VI. MODERN THEORIES OF HEAT AND LIGHT
"This short cylinder, which was supported in its horizontal position, and turned round its axis by means of the neck by which it remained united to the cannon, was now bored with the horizontal borer used in boring cannon.
"This cylinder being designed for the express purpose of generating heat by friction, by having a blunt borer forced against its solid bottom at the same time that it should be turned round its axis by the force of horses, in order that the heat accumulated in the cylinder might from time to time be measured, a small, round hole 0.37 of an inch only in diameter and 4.2 inches in depth, for the purpose of introducing a small cylindrical mercurial thermometer, was made in it, on one side, in a direction perpendicular to the axis of the cylinder, and ending in the middle of the solid part of the metal which formed the bottom of the bore.
"At the beginning of the experiment, the temperature of the air in the shade, as also in the cylinder, was just sixty degrees Fahrenheit. At the end of thirty minutes, when the cylinder had made 960 revolutions about its axis, the horses being stopped, a cylindrical mercury thermometer, whose bulb was 32/100 of an inch in diameter and 3 1/4 inches in length, was introduced into the hole made to receive it in the side of the cylinder, when the mercury rose almost instantly to one hundred and thirty degrees.
"In order, by one decisive experiment, to determine whether the air of the atmosphere had any part or not in the generation of the heat, I contrived to repeat the experiment under circumstances in which it was evidently impossible for it to produce any effect whatever. By means of a piston exactly fitted to the mouth of the bore of the cylinder, through the middle of which piston the square iron bar, to the end of which the blunt steel borer was fixed, passed in a square hole made perfectly air-tight, the excess of the external air, to the inside of the bore of the cylinder, was effectually prevented. I did not find, however, by this experiment that the exclusion of the air diminished in the smallest degree the quantity of heat excited by the friction.
"There still remained one doubt, which, though it appeared to me to be so slight as hardly to deserve any attention, I was, however, desirous to remove.

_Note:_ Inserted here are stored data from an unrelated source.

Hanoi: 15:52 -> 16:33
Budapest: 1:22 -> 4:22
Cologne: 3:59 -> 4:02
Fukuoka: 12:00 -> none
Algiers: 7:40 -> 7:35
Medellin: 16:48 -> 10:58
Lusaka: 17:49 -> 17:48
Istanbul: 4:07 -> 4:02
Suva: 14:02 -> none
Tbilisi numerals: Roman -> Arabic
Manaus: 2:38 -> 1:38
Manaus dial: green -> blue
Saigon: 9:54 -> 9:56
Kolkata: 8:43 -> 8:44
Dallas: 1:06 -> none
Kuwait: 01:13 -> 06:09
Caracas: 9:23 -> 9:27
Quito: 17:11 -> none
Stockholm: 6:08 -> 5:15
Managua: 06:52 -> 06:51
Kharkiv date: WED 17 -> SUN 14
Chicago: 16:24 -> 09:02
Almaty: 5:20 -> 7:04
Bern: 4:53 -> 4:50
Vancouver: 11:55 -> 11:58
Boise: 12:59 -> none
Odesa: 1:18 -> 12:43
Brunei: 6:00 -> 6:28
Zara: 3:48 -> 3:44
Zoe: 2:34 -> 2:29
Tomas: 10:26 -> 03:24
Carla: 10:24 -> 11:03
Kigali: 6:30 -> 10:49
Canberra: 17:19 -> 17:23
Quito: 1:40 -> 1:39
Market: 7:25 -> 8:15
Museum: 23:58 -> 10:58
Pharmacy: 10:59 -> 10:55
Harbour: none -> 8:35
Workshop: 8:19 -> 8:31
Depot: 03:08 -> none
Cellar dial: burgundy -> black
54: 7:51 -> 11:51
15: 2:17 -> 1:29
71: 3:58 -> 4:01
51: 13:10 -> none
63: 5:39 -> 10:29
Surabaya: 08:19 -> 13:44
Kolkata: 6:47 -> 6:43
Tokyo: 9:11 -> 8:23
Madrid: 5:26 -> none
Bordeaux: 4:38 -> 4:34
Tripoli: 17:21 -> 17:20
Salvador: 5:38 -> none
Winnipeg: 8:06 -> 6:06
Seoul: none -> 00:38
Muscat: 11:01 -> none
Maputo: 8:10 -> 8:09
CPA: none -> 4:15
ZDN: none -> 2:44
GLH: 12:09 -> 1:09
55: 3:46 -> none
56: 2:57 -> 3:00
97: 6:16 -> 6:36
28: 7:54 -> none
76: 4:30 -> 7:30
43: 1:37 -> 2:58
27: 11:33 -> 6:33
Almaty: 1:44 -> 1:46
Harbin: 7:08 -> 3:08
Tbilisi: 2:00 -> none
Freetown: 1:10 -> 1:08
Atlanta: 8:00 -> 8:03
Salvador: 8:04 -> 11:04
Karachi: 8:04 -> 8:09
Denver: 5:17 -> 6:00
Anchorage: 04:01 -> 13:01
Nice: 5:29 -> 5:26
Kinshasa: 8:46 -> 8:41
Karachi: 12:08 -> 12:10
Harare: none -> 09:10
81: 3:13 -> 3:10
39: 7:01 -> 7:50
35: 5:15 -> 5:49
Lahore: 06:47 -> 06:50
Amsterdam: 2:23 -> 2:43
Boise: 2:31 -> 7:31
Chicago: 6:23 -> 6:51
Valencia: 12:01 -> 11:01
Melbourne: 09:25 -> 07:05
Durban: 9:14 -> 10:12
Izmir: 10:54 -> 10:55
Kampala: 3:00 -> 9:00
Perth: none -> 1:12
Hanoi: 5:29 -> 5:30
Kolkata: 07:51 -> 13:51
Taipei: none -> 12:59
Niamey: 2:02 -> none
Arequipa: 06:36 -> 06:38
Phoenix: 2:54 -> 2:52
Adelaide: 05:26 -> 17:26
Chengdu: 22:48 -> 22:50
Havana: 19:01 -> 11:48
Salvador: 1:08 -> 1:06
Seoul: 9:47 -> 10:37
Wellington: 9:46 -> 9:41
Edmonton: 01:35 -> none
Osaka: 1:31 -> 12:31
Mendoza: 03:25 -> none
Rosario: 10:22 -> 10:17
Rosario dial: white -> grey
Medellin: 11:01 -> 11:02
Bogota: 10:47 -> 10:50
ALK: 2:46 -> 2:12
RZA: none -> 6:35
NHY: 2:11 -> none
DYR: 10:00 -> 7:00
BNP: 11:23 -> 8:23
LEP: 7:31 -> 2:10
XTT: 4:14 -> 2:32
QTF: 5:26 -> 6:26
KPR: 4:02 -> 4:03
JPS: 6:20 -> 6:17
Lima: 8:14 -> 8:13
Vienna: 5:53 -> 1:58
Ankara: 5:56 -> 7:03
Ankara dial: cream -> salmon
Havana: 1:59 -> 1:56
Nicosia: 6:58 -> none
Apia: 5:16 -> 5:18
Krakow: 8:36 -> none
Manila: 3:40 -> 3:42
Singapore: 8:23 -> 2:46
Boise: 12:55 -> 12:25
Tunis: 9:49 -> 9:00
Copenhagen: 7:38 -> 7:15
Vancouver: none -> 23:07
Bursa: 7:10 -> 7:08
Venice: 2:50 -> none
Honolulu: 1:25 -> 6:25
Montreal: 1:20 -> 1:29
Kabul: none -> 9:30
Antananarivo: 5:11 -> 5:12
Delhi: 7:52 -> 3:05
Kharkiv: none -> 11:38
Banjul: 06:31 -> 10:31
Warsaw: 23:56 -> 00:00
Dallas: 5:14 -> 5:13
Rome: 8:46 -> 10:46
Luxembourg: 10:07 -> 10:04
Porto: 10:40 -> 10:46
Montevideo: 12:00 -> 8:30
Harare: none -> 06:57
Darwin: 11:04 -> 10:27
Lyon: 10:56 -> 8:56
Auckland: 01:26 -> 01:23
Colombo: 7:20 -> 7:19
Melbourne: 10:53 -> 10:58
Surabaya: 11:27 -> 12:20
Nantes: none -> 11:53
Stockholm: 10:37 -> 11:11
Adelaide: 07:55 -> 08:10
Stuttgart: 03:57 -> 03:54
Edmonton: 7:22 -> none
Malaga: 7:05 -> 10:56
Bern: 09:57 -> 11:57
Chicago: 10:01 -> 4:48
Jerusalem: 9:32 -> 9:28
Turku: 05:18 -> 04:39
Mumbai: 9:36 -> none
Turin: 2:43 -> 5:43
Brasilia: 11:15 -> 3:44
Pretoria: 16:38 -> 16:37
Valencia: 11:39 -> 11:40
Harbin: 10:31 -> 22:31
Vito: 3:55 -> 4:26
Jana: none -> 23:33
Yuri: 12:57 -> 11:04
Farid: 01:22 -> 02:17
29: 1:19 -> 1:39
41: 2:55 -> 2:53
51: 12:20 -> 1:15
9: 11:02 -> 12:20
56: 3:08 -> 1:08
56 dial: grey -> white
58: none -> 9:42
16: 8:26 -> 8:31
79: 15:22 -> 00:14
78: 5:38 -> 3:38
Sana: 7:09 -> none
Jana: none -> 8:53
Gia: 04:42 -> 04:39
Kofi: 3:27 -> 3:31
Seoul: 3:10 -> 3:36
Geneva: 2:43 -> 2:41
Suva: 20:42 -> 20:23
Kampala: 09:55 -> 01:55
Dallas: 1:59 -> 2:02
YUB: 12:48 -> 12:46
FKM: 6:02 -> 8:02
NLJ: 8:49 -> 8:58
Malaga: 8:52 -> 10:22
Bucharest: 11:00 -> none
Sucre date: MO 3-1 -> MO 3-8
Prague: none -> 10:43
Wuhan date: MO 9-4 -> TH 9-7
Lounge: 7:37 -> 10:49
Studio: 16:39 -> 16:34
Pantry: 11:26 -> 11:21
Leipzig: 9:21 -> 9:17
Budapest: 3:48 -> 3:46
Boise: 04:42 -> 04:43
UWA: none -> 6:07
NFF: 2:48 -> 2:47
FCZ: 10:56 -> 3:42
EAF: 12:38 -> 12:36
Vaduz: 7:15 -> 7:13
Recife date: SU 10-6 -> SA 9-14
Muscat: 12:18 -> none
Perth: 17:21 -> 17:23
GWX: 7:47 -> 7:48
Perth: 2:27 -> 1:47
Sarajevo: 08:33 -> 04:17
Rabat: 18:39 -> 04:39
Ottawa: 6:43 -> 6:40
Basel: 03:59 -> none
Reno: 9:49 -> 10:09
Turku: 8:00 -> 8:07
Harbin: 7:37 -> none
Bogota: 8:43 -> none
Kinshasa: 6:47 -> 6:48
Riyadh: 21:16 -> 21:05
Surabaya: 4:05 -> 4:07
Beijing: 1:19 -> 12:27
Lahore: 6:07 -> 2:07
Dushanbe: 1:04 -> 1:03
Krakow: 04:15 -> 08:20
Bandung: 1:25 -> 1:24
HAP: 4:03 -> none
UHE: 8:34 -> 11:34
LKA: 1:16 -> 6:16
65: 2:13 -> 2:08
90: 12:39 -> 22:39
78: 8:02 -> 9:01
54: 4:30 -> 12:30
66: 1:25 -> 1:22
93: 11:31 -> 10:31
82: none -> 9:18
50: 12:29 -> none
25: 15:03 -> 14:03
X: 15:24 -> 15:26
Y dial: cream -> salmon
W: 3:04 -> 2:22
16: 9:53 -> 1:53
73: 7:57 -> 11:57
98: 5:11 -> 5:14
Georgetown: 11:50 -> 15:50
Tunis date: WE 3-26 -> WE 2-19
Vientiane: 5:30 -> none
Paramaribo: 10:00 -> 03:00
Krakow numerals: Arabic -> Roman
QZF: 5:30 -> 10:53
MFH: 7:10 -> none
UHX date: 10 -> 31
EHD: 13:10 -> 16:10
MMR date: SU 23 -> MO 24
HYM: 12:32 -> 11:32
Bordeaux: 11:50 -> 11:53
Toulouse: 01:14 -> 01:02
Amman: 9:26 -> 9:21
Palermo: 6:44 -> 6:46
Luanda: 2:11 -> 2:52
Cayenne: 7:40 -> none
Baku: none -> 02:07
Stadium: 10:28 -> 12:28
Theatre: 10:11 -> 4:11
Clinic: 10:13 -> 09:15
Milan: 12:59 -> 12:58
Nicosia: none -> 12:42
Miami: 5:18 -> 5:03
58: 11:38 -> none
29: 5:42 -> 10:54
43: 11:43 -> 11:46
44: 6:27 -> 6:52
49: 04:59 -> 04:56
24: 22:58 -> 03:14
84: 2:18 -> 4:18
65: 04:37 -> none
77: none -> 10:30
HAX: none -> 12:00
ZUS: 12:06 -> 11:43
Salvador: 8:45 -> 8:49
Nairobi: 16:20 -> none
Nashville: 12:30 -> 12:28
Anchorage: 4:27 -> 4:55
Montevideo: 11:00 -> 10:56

The piston which choked the mouth of the bore of the cylinder, in order that it might be air-tight, was fitted into it with so much nicety, by means of its collars of leather, and pressed against it with so much force, that, notwithstanding its being oiled, it occasioned a considerable degree of friction when the hollow cylinder was turned round its axis. Was not the heat produced, or at least some part of it, occasioned by this friction of the piston? and, as the external air had free access to the extremity of the bore, where it came into contact with the piston, is it not possible that this air may have had some share in the generation of the heat produced?
"A quadrangular oblong deal box, water-tight, being provided with holes or slits in the middle of each of its ends, just large enough to receive, the one the square iron rod to the end of which the blunt steel borer was fastened, the other the small cylindrical neck which joined the hollow cylinder to the cannon; when this box (which was occasionally closed above by a wooden cover or lid moving on hinges) was put into its place— that is to say, when, by means of the two vertical opening or slits in its two ends, the box was fixed to the machinery in such a manner that its bottom being in the plane of the horizon, its axis coincided with the axis of the hollow metallic cylinder, it is evident, from the description, that the hollow, metallic cylinder would occupy the middle of the box, without touching it on either side; and that, on pouring water into the box and filling it to the brim, the cylinder would be completely covered and surrounded on every side by that fluid. And, further, as the box was held fast by the strong, square iron rod which passed in a square hole in the centre of one of its ends, while the round or cylindrical neck which joined the hollow cylinder to the end of the cannon could turn round freely on its axis in the round hole in the centre of the other end of it, it is evident that the machinery could be put in motion without the least danger of forcing the box out of its place, throwing the water out of it, or deranging any part of the apparatus."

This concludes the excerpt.